Monday 24 February 2020

Thornham; Holme - 18/2/2020


 


This is the second blog detailing the day I had up in north west Norfolk. After a relatively disappointing time at Titchwell, my efforts tuned to Holme, another top class bird reserve close by. In between I would spend a short time at Thornham, where I would see a small flock of TWITE.

Thornham
Between Ticthwell and Holme lies Thornham, a little hamlet that dissolves into a little channel that heads out to sea. This channel is the reason why you can't walk from Titchwell to Holme along the beach. There's nothing much there, and at this time of year its stark and wind blown.


The only building in Thornham harbour. The TWITE originally roosted on the roof of the building.
 
Star of the show was a flock of eight TWITE. I noticed the flock perched on top of the only building in the area, before flying around and eventually alighting in a muddy ditch where they fed.

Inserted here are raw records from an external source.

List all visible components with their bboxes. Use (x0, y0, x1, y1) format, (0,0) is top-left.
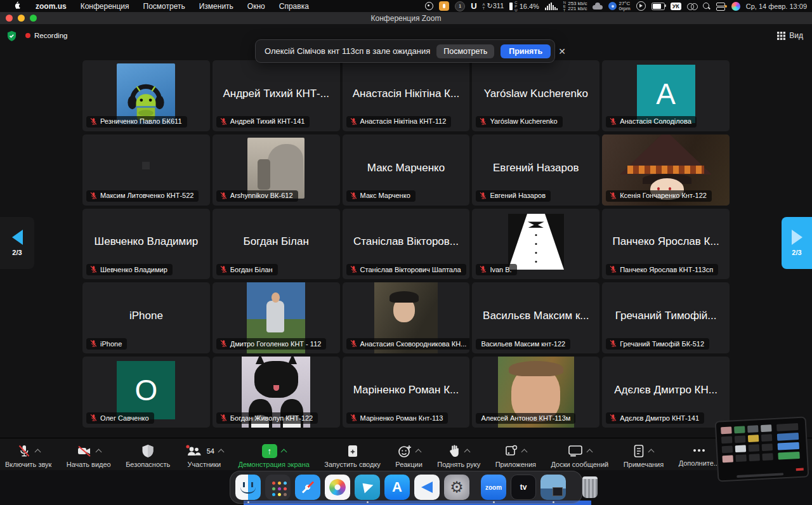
menu-conference[interactable]: Конференция (74, 2, 136, 11)
mic-options-chevron[interactable] (34, 449, 41, 456)
participant-tile[interactable]: Богдан Живолуп КНТ-122 (213, 357, 340, 428)
participant-tile[interactable]: Маріненко Роман К... Маріненко Роман Кнт… (343, 357, 470, 428)
keyboard-layout[interactable]: УК (671, 3, 681, 10)
participants-chevron[interactable] (218, 449, 225, 456)
start-video-button[interactable]: Начать видео (67, 443, 111, 468)
banner-close-icon[interactable]: ✕ (558, 46, 566, 56)
at-translator-icon[interactable]: AT ↻311 (483, 2, 504, 10)
participants-button[interactable]: 54 Участники (185, 443, 223, 468)
menu-bar-clock[interactable]: Ср, 14 февр. 13:09 (746, 3, 807, 10)
participant-tile[interactable]: O Олег Савченко (82, 357, 210, 428)
participant-tile[interactable]: Гречаний Тимофій... Гречаний Тимофій БК-… (602, 282, 730, 353)
finder-icon[interactable] (235, 475, 261, 500)
system-settings-icon[interactable]: ⚙ (444, 475, 469, 500)
menu-edit[interactable]: Изменить (192, 2, 240, 11)
control-center-icon[interactable] (716, 3, 726, 10)
desktop-preview-icon[interactable] (540, 475, 566, 500)
participant-tile[interactable]: iPhone iPhone (82, 282, 210, 353)
unmute-button[interactable]: Включить звук (5, 443, 51, 468)
trash-icon[interactable] (577, 475, 603, 500)
minimize-window-button[interactable] (18, 15, 25, 22)
previous-page-button[interactable]: 2/3 (0, 217, 34, 269)
notes-button[interactable]: Примечания (624, 443, 664, 468)
participant-tile[interactable]: Анастасия Сковородникова КН... (343, 282, 470, 353)
screen-share-preview[interactable] (715, 416, 809, 482)
apple-menu-icon[interactable] (6, 1, 29, 11)
cpu-monitor[interactable]: CPU 16.4% (509, 1, 539, 12)
participant-tile[interactable]: Богдан Білан Богдан Білан (213, 209, 340, 280)
spotlight-icon[interactable] (703, 3, 710, 10)
reactions-button[interactable]: Реакции (395, 443, 422, 468)
siri-icon[interactable] (731, 2, 740, 11)
view-button[interactable]: Вид (777, 31, 803, 40)
handoff-icon[interactable] (687, 3, 697, 10)
notes-chevron[interactable] (648, 449, 655, 456)
mic-in-use-icon[interactable] (439, 1, 449, 11)
more-button[interactable]: Дополните... (679, 443, 719, 467)
next-page-button[interactable]: 2/3 (782, 217, 812, 269)
u-app-icon[interactable]: U (471, 1, 476, 11)
participant-tile[interactable]: A Анастасія Солоділова (602, 60, 730, 131)
participant-tile[interactable]: Максим Литовченко КНТ-522 (82, 134, 210, 206)
participant-tile[interactable]: Анастасія Нікітіна К... Анастасія Нікіті… (343, 60, 470, 131)
cpu-history-icon[interactable] (545, 3, 558, 10)
cloud-icon[interactable] (593, 3, 603, 10)
close-window-button[interactable] (6, 15, 13, 22)
apple-tv-icon[interactable]: tv (511, 475, 536, 500)
participant-nameplate: Станіслав Вікторович Шаптала (346, 264, 466, 275)
share-screen-button[interactable]: ↑ Демонстрация экрана (238, 443, 309, 468)
participant-tile[interactable]: Ксенія Гончаренко Кнт-122 (602, 134, 730, 206)
menu-view[interactable]: Посмотреть (136, 2, 192, 11)
vscode-icon[interactable] (414, 475, 440, 500)
whiteboards-button[interactable]: Доски сообщений (551, 443, 608, 468)
banner-accept-button[interactable]: Принять (501, 44, 551, 58)
participant-tile[interactable]: Евгений Назаров Евгений Назаров (472, 134, 599, 206)
participant-name-label: Богдан Білан (230, 266, 273, 273)
participant-tile[interactable]: Yaróslaw Kucherenko Yaróslaw Kucherenko (472, 60, 599, 131)
participant-tile[interactable]: Станіслав Вікторов... Станіслав Вікторов… (343, 209, 470, 280)
raise-hand-button[interactable]: Поднять руку (437, 443, 480, 468)
raise-hand-chevron[interactable] (464, 449, 471, 456)
participant-tile[interactable]: Резниченко Павло БК611 (82, 60, 210, 131)
apps-chevron[interactable] (521, 449, 527, 456)
participant-tile[interactable]: Васильєв Максим к... Васильев Максим кнт… (472, 282, 599, 353)
toolbar-label: Дополните... (679, 459, 719, 467)
participant-tile[interactable]: Ivan B. (472, 209, 599, 280)
banner-see-button[interactable]: Посмотреть (436, 44, 494, 58)
network-monitor[interactable]: NET 253 kb/c221 kb/c (563, 1, 587, 12)
share-options-chevron[interactable] (280, 449, 287, 456)
menu-window[interactable]: Окно (240, 2, 272, 11)
encryption-shield-icon[interactable] (6, 30, 17, 44)
participant-tile[interactable]: Андрей Тихий КНТ-... Андрей Тихий КНТ-14… (213, 60, 340, 131)
play-status-icon[interactable] (636, 1, 646, 11)
record-status-icon[interactable] (425, 2, 433, 10)
photos-icon[interactable] (325, 475, 350, 500)
app-status-icon[interactable]: 1 (455, 1, 465, 11)
menu-help[interactable]: Справка (272, 2, 316, 11)
fan-temp-monitor[interactable]: 27°C0rpm (608, 1, 630, 11)
participant-nameplate: Yaróslaw Kucherenko (476, 116, 562, 128)
reactions-chevron[interactable] (415, 449, 421, 456)
apps-button[interactable]: Приложения (495, 443, 536, 468)
participant-tile[interactable]: Алексей Антонов КНТ-113м (472, 357, 599, 428)
launchpad-icon[interactable] (265, 475, 291, 500)
participant-tile[interactable]: Шевченко Владимир Шевченко Владимир (82, 209, 210, 280)
participant-tile[interactable]: Макс Марченко Макс Марченко (343, 134, 470, 206)
battery-icon[interactable] (652, 3, 665, 10)
participant-tile[interactable]: Панчеко Ярослав К... Панчеко Ярослав КНТ… (602, 209, 730, 280)
participant-tile[interactable]: Arshynnikov ВК-612 (213, 134, 340, 206)
video-options-chevron[interactable] (95, 449, 102, 456)
zoom-app-icon[interactable]: zoom (481, 475, 506, 500)
telegram-icon[interactable] (355, 475, 380, 500)
mic-muted-icon (350, 414, 358, 422)
whiteboards-chevron[interactable] (586, 449, 593, 456)
safari-icon[interactable] (295, 475, 320, 500)
menu-app-name[interactable]: zoom.us (29, 2, 74, 11)
summary-button[interactable]: Запустить сводку (324, 443, 381, 468)
participant-tile[interactable]: Дмитро Гоголенко КНТ - 112 (213, 282, 340, 353)
avatar-initial: O (117, 361, 175, 419)
security-button[interactable]: Безопасность (126, 443, 170, 468)
participant-tile[interactable]: Адєлєв Дмитро КН... Адєлєв Дмитро КНТ-14… (602, 357, 730, 428)
app-store-icon[interactable]: A (384, 475, 410, 500)
fullscreen-window-button[interactable] (30, 15, 37, 22)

Looking back through photographs it seems the birds are colour ringed, with red and white on the legs of  a couple of birds.
  
TWITE feeding in a muddy ditch
 

The best way to describe this bird is as a mountain linnet. It breeds in the uplands of Britain and winters around saltmarsh in eastern England. Its not a showy bird, its another brown job, and its very easy to overlook as there are linnet flocks in the area, but the bird has a certain charm. As with most of our birds, its declining, the weedy upland fields the bird likes have been tidied up so there is less food for them. You would think there was enough space in this country to both satisfy the humble twite and our need to produce food, especially on such marginal land that the bird is found on.

Holme
After a brief stop at Thornham it was a short drive, along a very pot holed road to Holme. Its a local wildlife trust reserve and consists of a huge complex of sand dunes, which converges into grazing marsh full of wildfowl. It is a place of big skies and big bird flocks.

There was a large flock of WIGEON on the grazing marsh
 

There are a couple of hides whch overlook some scrapes and the grazing marsh. It was absolutely full of birds with 3-400 BRENT GEESE and the same number of WIGEON all feeding in the grassy areas in tight flocks. Several hundred GOLDEN PLOVERS joined the more numerous LAPWING reeling through the air, again more spectacle. There were roosting CURLEWS and a pair of PINK FOOTED GEESE were about.
Whilst I was in the second hide, a large bird rose up from just behind the scrape, before alighting in the middle of  the field - it was a female PEREGRINE FLACON! It had caught something and was busy eating it in the field. It provided some great views which is rare. It was absolutely huge. There were also four or five MARSH HARRIERS quatering the grazing marsh areas behind, we really are living in a raptor golden age here in East Anglia.

Female PEREGRINE FALCON
 

After the hides I walked along the road to the reserve entrance and then back along the beach, in a kind of circle. From the road a WOODCOCK flew over me, not a rare bird but one that's always difficult to see, so I was pleased to have encountred it. I would only see a single STONECHAT, a male on a bramble bush, I was expecting to see more, this is their sort of wintering habitat.

Roosting CURLEW and WIGEON
 

The walk back to the car park along the beach was awe inspiring. I was the only person on the sand, a landscape that stretched into the horizon. There weren't many waders, mainly RINGED PLOVERS on the shoreline. Like Titchwell there was little on the sea, just a couple of RED BREASTED MERGANSERS as well as some GREAT CRESTED GREBES. I returned to the car, the only one in the car park feeling justly good about the day.
It was a great time out, as you would expect from an area like North Norfolk, one of the top bird watching areas in the country. Its a landscape made up of many reserves morphing into each other to provide a huge area of country for the birds to call home. Its only though landscape areas like this that we can hope to preserve our wildlife. Once habitats become disjointed it becomes easier for populations to die out. I must thank the various wildlife charities for creating such a bird rich, and also people rich, countryside, having the foresight to protect what is so valuable, our soul.